**WHAT IS EXPECTED**
Please print each entry below exactly as it stands, but without any pictures.

┌──

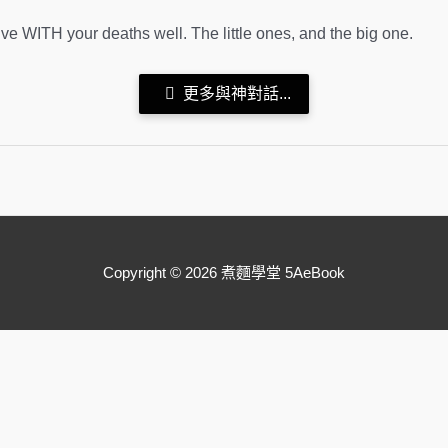
live WITH your deaths well. The little ones, and the big one.
更多與神對話...
Copyright © 2026 煮麵學堂 5AeBook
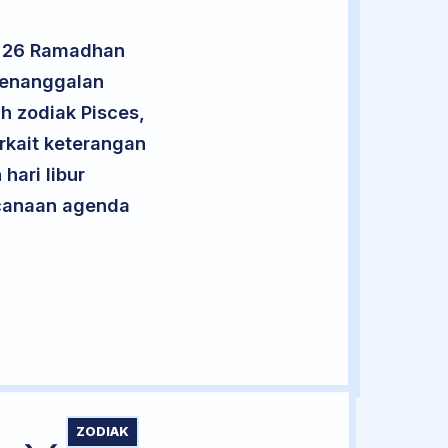
n 26 Ramadhan
penanggalan
h zodiak Pisces,
rkait keterangan
hari libur
encanaan agenda
ZODIAK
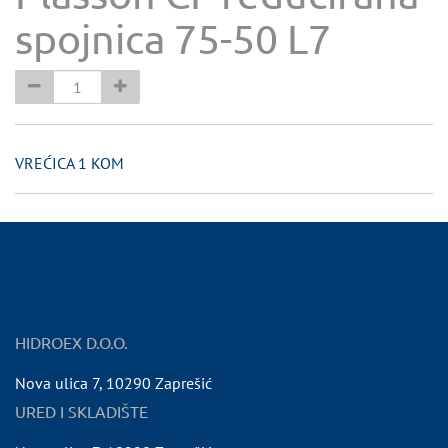
spojnica 75-50 L7
VREĆICA 1 KOM
HIDROEX D.O.O.
Nova ulica 7
,
10290
Zaprešić
URED I SKLADIŠTE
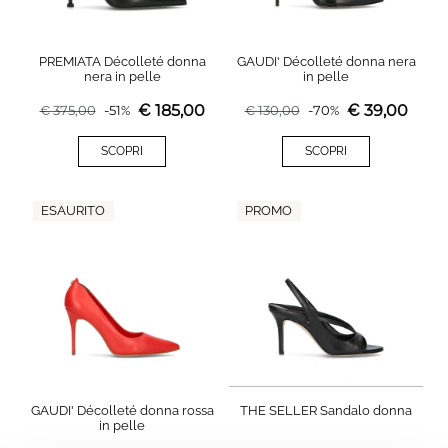
PREMIATA Décolleté donna
GAUDI' Décolleté donna nera
nera in pelle
in pelle
€
185,00
€
39,00
€
375,00
-
51
%
€
130,00
-
70
%
SCOPRI
SCOPRI
ESAURITO
PROMO
GAUDI' Décolleté donna rossa
THE SELLER Sandalo donna
in pelle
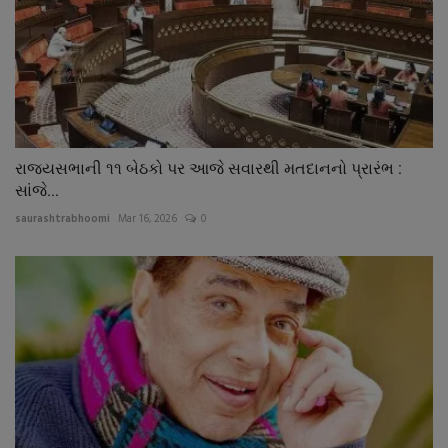
રાજયસભાની ૧૧ બેઠકો પર આજે સવારથી મતદાનનો પ્રારંભ :
સાંજે...
saurashtrabhoomi
Mar 16, 2026
0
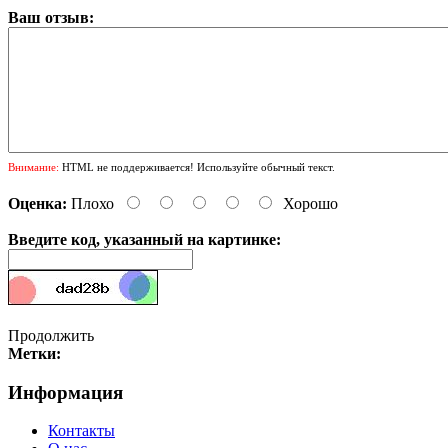
Ваш отзыв:
Внимание:
HTML не поддерживается! Используйте обычный текст.
Оценка:
Плохо
Хорошо
Введите код, указанный на картинке:
Продолжить
Метки:
Информация
Контакты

└──

**SOLUTION FOR THIS EXERCISE**
live WITH your deaths well. The little ones, and the big one.
更多與神對話...
Copyright © 2026 煮麵學堂 5AeBook
n 26 Ramadhan
penanggalan
h zodiak Pisces,
rkait keterangan
hari libur
encanaan agenda
ZODIAK
spojnica 75-50 L7
VREĆICA 1 KOM
HIDROEX D.O.O.
Nova ulica 7
,
10290
Zaprešić
URED I SKLADIŠTE
PREMIATA Décolleté donna
GAUDI' Décolleté donna nera
nera in pelle
in pelle
€
185,00
€
39,00
€
375,00
-
51
%
€
130,00
-
70
%
SCOPRI
SCOPRI
ESAURITO
PROMO
GAUDI' Décolleté donna rossa
THE SELLER Sandalo donna
in pelle
રાજયસભાની ૧૧ બેઠકો પર આજે સવારથી મતદાનનો પ્રારંભ :
સાંજે...
saurashtrabhoomi
Mar 16, 2026
0
Ваш отзыв:
Внимание:
HTML не поддерживается! Используйте обычный текст.
Оценка:
Плохо
Хорошо
Введите код, указанный на картинке:
Продолжить
Метки:
Информация
Контакты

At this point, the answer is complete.